The top target of Fox’s passing offenses averaged 133.9 targets per year, while the second most targeted player averaged 89.

Marshall has averaged 154 targets over the last three seasons.

As you can see above, there are only three seasons in which Fox’s teams had two receivers targeted 100 times or more.

The Marshall/Jeffery tag team accounted for 47.8 percent of targets. Meanwhile, in four of the seven seasons in which Fox’s teams ranked in the top 10 in rush attempts, the top two pass catchers accounted for 46 percent or less of the targets.

If trends stay true for Fox moving forward, Marshall would’ve been nothing more than a luxury item. One that came with a hefty price tag and cap number.

For all intents and purposes, the Bears are replacing Marshall with a younger, cheaper model in Jeffery.

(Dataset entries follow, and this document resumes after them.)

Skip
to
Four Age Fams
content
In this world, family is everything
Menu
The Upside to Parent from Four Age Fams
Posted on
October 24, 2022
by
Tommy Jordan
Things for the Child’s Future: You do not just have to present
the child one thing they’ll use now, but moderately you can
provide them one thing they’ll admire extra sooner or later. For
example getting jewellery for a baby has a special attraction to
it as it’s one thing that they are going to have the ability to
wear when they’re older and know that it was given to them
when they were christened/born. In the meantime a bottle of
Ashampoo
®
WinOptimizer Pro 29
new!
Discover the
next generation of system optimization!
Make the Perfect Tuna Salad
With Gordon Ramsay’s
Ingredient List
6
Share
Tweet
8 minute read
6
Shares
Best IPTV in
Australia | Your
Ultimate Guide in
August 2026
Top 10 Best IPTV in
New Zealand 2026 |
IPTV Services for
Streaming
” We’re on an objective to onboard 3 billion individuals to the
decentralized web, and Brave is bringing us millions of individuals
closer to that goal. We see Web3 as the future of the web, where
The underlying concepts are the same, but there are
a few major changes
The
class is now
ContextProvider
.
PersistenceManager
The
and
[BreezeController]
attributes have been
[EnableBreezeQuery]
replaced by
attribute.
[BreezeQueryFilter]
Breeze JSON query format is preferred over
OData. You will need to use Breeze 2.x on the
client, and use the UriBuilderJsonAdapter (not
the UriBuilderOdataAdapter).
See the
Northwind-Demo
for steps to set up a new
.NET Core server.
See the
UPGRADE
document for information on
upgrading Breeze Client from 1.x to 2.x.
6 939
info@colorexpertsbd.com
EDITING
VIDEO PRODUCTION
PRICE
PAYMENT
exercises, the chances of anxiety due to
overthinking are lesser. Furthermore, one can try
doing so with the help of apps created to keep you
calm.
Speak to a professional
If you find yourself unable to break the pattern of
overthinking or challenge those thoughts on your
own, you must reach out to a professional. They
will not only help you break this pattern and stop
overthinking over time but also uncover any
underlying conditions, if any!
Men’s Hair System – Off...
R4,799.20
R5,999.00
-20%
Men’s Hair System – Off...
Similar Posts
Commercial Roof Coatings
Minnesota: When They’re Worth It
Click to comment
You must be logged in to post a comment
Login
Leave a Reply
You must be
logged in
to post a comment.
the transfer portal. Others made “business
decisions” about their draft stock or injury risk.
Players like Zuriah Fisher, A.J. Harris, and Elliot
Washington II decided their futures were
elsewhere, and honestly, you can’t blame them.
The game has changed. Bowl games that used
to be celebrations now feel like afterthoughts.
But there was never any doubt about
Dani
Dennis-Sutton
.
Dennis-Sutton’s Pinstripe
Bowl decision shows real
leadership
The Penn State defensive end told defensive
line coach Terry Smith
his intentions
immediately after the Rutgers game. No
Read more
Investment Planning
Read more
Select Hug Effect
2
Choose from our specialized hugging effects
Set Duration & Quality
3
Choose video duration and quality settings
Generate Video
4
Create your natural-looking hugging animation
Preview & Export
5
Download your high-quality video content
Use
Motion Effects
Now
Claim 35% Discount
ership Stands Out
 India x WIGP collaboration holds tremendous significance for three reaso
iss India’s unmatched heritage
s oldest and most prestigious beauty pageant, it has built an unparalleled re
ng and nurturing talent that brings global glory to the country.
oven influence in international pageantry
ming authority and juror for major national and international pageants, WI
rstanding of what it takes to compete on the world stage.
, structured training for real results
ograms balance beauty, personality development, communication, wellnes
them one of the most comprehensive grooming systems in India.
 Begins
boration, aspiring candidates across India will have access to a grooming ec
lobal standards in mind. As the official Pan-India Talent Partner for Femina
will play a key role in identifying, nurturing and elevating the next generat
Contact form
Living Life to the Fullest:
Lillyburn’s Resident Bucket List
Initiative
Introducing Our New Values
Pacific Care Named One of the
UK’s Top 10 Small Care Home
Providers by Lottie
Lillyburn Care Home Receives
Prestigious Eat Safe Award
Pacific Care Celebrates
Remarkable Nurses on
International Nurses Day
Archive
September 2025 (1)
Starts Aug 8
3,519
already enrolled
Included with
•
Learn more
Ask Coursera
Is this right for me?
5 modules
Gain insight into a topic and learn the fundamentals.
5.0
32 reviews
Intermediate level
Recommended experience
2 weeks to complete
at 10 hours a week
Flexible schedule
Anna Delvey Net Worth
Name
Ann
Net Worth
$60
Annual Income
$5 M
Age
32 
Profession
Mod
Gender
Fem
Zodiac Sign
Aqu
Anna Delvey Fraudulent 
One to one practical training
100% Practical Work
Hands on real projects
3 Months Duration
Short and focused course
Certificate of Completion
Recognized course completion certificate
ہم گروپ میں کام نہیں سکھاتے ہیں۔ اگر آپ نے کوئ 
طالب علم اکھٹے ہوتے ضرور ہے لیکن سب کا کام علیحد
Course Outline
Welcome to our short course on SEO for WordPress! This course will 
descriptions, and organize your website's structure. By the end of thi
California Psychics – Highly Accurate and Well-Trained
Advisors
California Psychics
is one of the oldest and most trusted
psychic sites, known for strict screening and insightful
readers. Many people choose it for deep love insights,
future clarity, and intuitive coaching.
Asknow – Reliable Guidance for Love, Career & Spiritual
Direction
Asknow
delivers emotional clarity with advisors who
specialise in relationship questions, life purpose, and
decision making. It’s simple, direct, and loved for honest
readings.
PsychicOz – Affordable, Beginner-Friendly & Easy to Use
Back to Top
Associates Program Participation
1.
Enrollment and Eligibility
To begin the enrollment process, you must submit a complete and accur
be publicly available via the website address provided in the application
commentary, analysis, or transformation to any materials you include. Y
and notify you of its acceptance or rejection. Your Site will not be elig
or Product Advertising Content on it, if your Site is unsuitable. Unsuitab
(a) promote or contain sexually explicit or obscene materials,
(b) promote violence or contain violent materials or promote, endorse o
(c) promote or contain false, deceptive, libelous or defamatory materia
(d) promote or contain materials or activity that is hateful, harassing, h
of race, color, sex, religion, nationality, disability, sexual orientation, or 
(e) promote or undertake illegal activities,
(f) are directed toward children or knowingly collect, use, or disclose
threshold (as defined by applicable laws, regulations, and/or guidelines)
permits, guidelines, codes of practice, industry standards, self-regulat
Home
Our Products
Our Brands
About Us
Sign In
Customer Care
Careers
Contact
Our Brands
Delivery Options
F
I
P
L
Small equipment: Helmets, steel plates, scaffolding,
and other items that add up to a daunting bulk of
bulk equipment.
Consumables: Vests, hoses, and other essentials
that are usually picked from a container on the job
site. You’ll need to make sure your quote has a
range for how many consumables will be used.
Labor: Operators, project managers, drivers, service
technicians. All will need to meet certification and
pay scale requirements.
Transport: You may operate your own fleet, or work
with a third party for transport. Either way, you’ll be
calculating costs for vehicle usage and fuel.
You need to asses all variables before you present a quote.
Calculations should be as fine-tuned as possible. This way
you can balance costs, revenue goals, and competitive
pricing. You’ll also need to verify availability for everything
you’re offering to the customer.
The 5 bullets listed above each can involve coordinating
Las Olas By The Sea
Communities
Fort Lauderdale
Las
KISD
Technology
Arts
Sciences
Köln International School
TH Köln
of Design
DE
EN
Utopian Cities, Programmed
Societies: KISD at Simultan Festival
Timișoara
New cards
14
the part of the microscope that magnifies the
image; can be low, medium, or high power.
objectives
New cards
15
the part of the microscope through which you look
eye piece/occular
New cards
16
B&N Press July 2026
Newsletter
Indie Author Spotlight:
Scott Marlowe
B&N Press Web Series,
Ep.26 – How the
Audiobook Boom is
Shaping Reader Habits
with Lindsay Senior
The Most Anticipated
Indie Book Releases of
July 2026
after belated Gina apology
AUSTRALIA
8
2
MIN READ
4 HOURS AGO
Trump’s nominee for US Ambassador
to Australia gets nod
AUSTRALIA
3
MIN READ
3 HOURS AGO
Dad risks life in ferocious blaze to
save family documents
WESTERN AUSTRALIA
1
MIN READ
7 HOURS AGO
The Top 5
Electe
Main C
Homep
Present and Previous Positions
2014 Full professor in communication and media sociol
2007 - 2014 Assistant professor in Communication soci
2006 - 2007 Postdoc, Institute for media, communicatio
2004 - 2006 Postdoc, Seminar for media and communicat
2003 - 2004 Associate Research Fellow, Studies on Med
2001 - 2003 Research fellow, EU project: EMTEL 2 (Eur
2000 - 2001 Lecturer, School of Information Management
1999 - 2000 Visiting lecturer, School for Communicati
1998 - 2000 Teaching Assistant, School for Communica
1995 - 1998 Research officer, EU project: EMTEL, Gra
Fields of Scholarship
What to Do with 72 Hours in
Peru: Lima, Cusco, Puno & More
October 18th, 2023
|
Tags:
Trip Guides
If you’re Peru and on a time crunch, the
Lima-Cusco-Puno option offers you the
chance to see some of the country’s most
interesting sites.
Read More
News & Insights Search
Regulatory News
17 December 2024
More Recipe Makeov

The challenge for GM Ryan Pace isn’t replacing Marshall’s production. Heck, it isn’t even replacing Jeffery’s production.

What’s on Pace’s plate moving forward is a challenge to find more targets in an attempt to create balance in a passing attack that was predictable in 2014.

Luckily for Pace, the Bears already have a quality pass catching tight end in Martellus Bennett, so that solves a portion of the equation. Now, to find someone who is as good as Muhsin Muhammad or Eric Decker without having to pay through the nose. At minimum, find someone better than Keary Colbert.

In a later post, we’ll dive into maximizing the last two year’s of Cutler’s contract — starting with the 2015 season.